The article that appeared in this magazine and in EDN last year about ham radio in the 21st century generated a lot of interest and a lot of questions about various aspects of the hobby. This article grew out of that interest, but is not strictly about ham radio. It is about the design tradeoffs that engineers make every day in designing all kinds of electronic equipment. HF transceivers are used as an illustrative example.

Radio design is a lot like other equipment design
The design of a modern high-performance transceiver for amateur radio is really not much different from the design of many other systems. For example, the volumes are modest, in the few thousands of units per year for a typical model. This precludes the use of ASICs, since most ASICs require much higher volumes to be economically viable. In addition, the moderate volumes don't often attract the product planners of major semiconductor houses.

This means that the design engineer cannot rely on simply marrying a few purpose-built application-specific chips together and call it a hardware design. Nor can he rely on a manufacturer to prepare a ready-made reference design, as is done in high-volume markets like PCs, cellphones, and tablets. Instead, lots of components must be chosen and made to work together to meet the system's performance goals. It takes creativity and use of all available technologies to get a new product into the market, meeting both the performance and cost targets.

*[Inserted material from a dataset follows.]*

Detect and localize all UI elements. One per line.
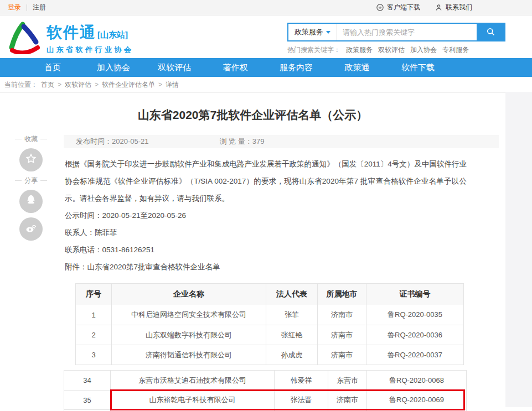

Like most systems, compliance to some government regulatory standards is required. In the case of amateur radio transceivers, the government is mainly concerned with the transmitted signal's purity to prevent interference to other services. In the U.S., the applicable rule is 47CFR97.313(d) which states: "... the mean power of any spurious emission from a station transmitter or external RF power amplifier transmitting on a frequency below 30 MHz must be at least 43 dB below the mean power of the fundamental emission." Most amateur transceivers are designed for sale worldwide, and must comply with a variety of other regional standards (CE, for example) before they can be sold.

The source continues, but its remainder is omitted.